# Work required
Write out the records below from the first line through the line containing "ם. מסננים ומעבירים למי קרח בכדי לעצור", leaving out any pictures.

Transcribed page contents
****************

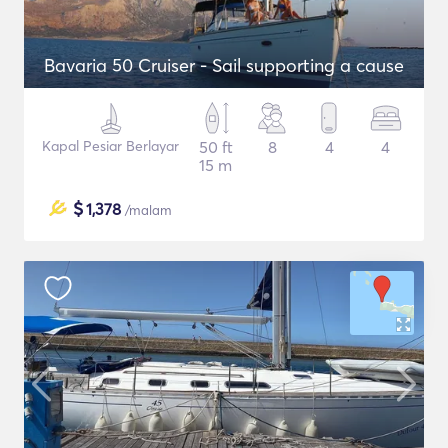
Bavaria 50 Cruiser - Sail supporting a cause
Kapal Pesiar Berlayar
50 ft
8
4
4
15 m
$
1,378
/malam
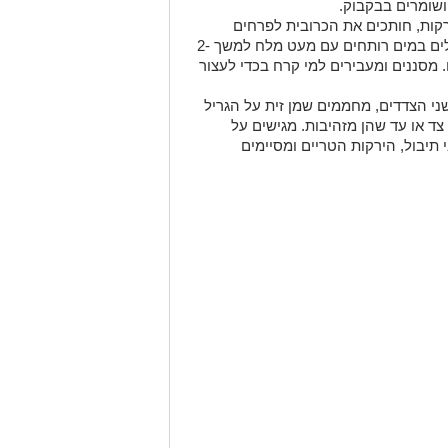
שומרים בבקבוק.
רקות, חותכים את הכרובית לפרחים
קטנים ואת הגזרים לארבעה חלקים. מבשלים במים רותחים עם מעט מלח למשך 2-
ם. מסננים ומעבירים למי קרח בכדי לעצור
י הצדדים, מחממים שמן זית על הגריל
ת למשך 2-4 דקות מכל צד או עד שהן מזהיבות. מגישים על
תיבול, הירקות הטריים ומסיימים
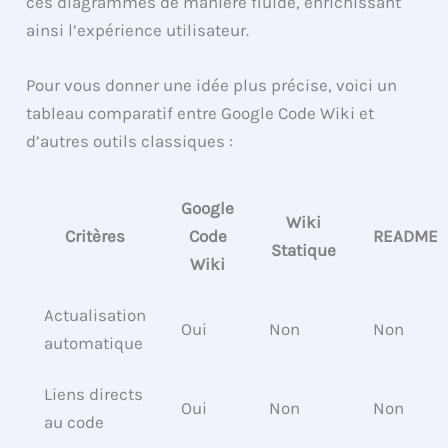
ces diagrammes de manière fluide, enrichissant
ainsi l’expérience utilisateur.
Pour vous donner une idée plus précise, voici un
tableau comparatif entre Google Code Wiki et
d’autres outils classiques :
Google
Wiki
Critères
Code
README
Statique
Wiki
Actualisation
Oui
Non
Non
automatique
Liens directs
Oui
Non
Non
au code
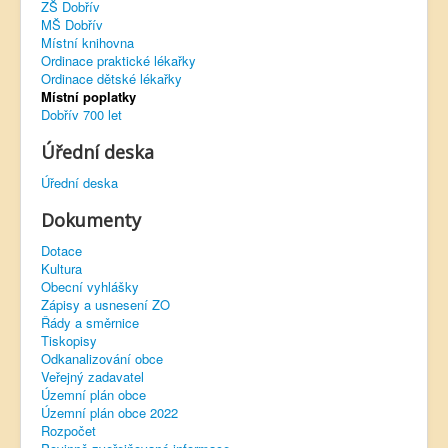
ZŠ Dobřív
MŠ Dobřív
Virtuální prohlídka
Místní knihovna
Ordinace praktické lékařky
Ordinace dětské lékařky
Místní poplatky
Dobřív 700 let
Úřední deska
Úřední deska
Dokumenty
Dotace
Kultura
Obecní vyhlášky
Zápisy a usnesení ZO
Řády a směrnice
Tiskopisy
Odkanalizování obce
Veřejný zadavatel
Územní plán obce
Územní plán obce 2022
Rozpočet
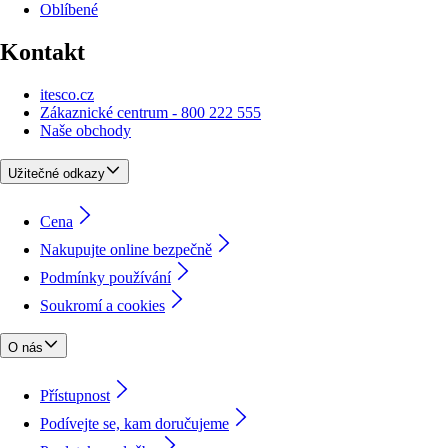
Oblíbené
Kontakt
itesco.cz
Zákaznické centrum - 800 222 555
Naše obchody
Užitečné odkazy
Cena
Nakupujte online bezpečně
Podmínky používání
Soukromí a cookies
O nás
Přístupnost
Podívejte se, kam doručujeme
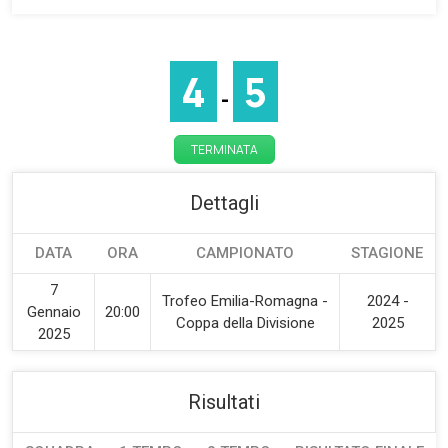
4
5
-
TERMINATA
Dettagli
DATA
ORA
CAMPIONATO
STAGIONE
7
Trofeo Emilia-Romagna -
2024 -
Gennaio
20:00
Coppa della Divisione
2025
2025
Risultati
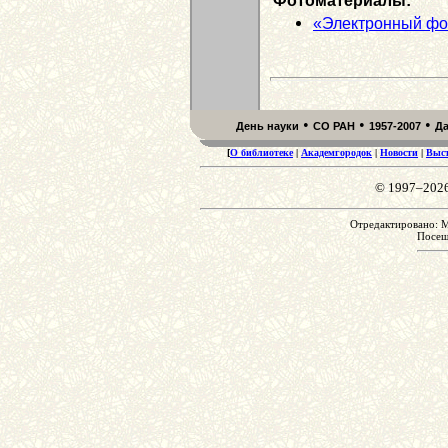
Фотоматериалы:
«Электронный фо
•
•
•
День науки
СО РАН
1957-2007
Д
[
О библиотеке
|
Академгородок
|
Новости
|
Выс
© 1997–202
Отредактировано: M
Посе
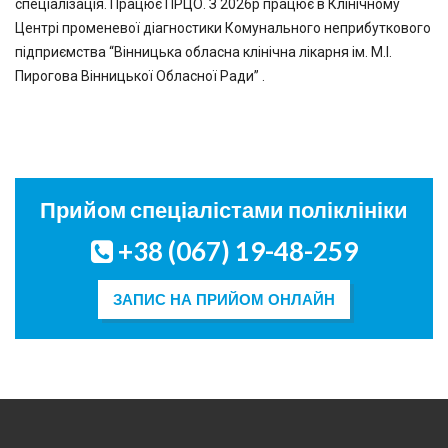
спеціалізація. Працює ПРЦО. З 2026р працює в Клінічному
Центрі променевої діагностики Комунального неприбуткового
підприємства “Вінницька обласна клінічна лікарня ім. М.І.
Пирогова Вінницької Обласної Ради” .
Прийом спеціалістами поліклініки
+38 (067) 19-48-259
ЗАПИС НА ПРИЙОМ ОНЛАЙН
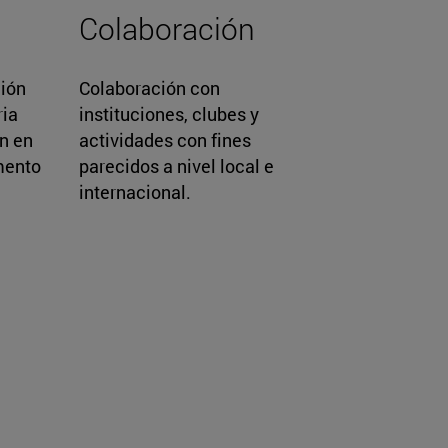
Colaboración
ción
Colaboración con
ia
instituciones, clubes y
ón en
actividades con fines
mento
parecidos a nivel local e
internacional.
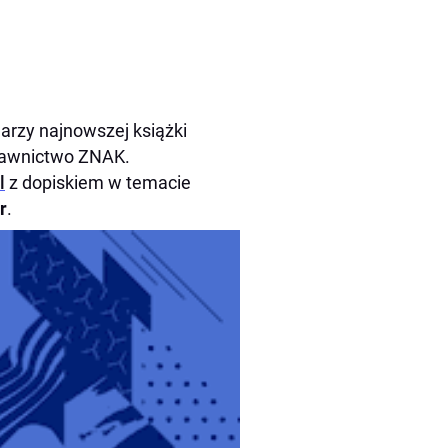
arzy najnowszej książki
dawnictwo ZNAK.
l
z dopiskiem w temacie
r
.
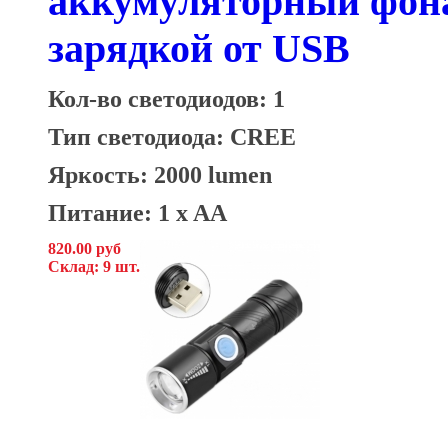
аккумуляторный фон
зарядкой от USB
Кол-во светодиодов: 1
Тип светодиода: CREE
Яркость: 2000 lumen
Питание: 1 x AA
820.00 руб
Склад: 9 шт.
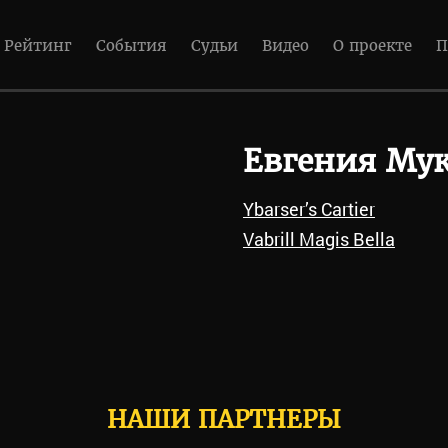
Рейтинг
События
Судьи
Видео
О проекте
П
Евгения Му
Ybarser’s Cartier
Vabrill Magis Bella
НАШИ ПАРТНЕРЫ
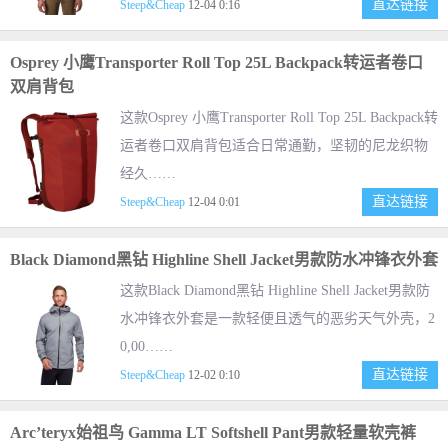
直达链接
Steep&Cheap
12-04 0:16
Osprey 小鹰Transporter Roll Top 25L Backpack转运者卷口
双肩背包
这款Osprey 小鹰Transporter Roll Top 25L Backpack转
运者卷口双肩背包适合日常通勤，坚韧的尼龙织物
经久……
直达链接
Steep&Cheap
12-04 0:01
Black Diamond黑钻 Highline Shell Jacket男款防水冲锋衣外套
这款Black Diamond黑钻 Highline Shell Jacket男款防
水冲锋衣外套是一款轻便且透气的恶劣天气外壳，2
0,00……
直达链接
Steep&Cheap
12-02 0:10
Arc’teryx始祖鸟 Gamma LT Softshell Pant男款轻量软壳裤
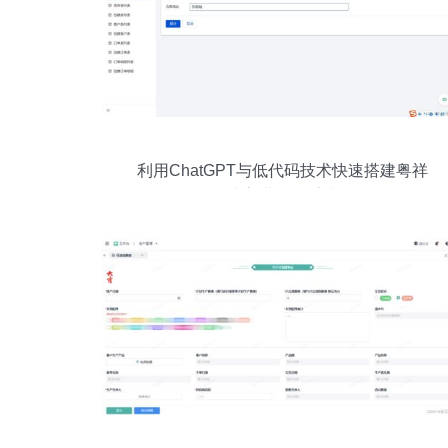
利用ChatGPT与低代码技术快速搭建粤祥
珠宝进销存系统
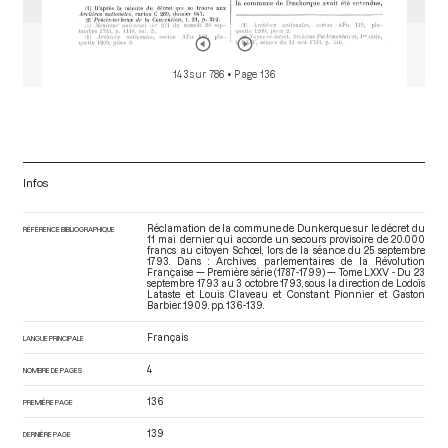
143 sur 786
• Page 136
Infos
Réclamation de la commune de Dunkerque sur le décret du
RÉFÉRENCE BIBLIOGRAPHIQUE
11 mai dernier qui accorde un secours provisoire de 20.000
francs au citoyen Schœl, lors de la séance du 25 septembre
1793. Dans : Archives parlementaires de la Révolution
Française — Première série (1787-1799) — Tome LXXV - Du 23
septembre 1793 au 3 octobre 1793
, sous la direction de Lodoïs
Lataste et Louis Claveau et Constant Pionnier et Gaston
Barbier. 1909. pp. 136-139.
Français
LANGUE PRINCIPALE
4
NOMBRE DE PAGES
136
PREMIÈRE PAGE
139
DERNIÈRE PAGE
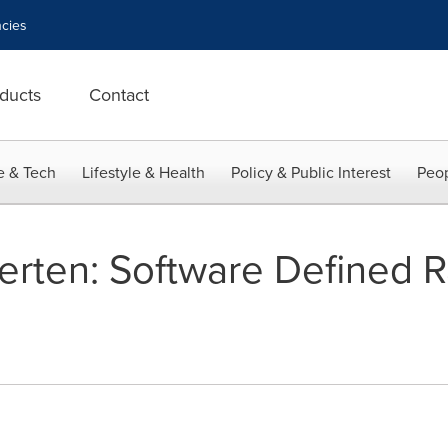
cies
ducts
Contact
e & Tech
Lifestyle & Health
Policy & Public Interest
Peop
rten: Software Defined 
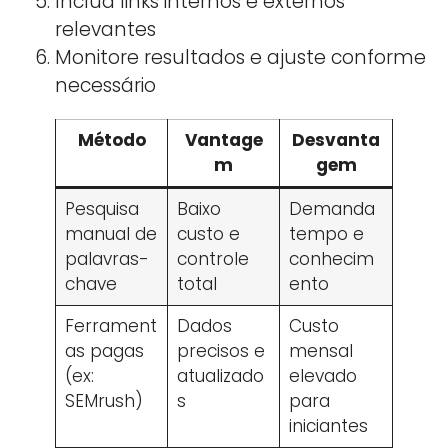
Inclua links internos e externos
relevantes
Monitore resultados e ajuste conforme
necessário
Método
Vantage
Desvanta
m
gem
Pesquisa
Baixo
Demanda
manual de
custo e
tempo e
palavras-
controle
conhecim
chave
total
ento
Ferrament
Dados
Custo
as pagas
precisos e
mensal
(ex:
atualizado
elevado
SEMrush)
s
para
iniciantes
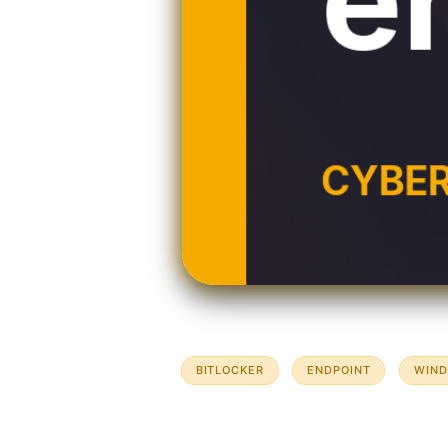
BITLOCKER
ENDPOINT
WIN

****************

# Task result
Bavaria 50 Cruiser - Sail supporting a cause
Kapal Pesiar Berlayar
50 ft
8
4
4
15 m
$
1,378
/malam
שומרים בבקבוק.
רקות, חותכים את הכרובית לפרחים
קטנים ואת הגזרים לארבעה חלקים. מבשלים במים רותחים עם מעט מלח למשך 2-
ם. מסננים ומעבירים למי קרח בכדי לעצור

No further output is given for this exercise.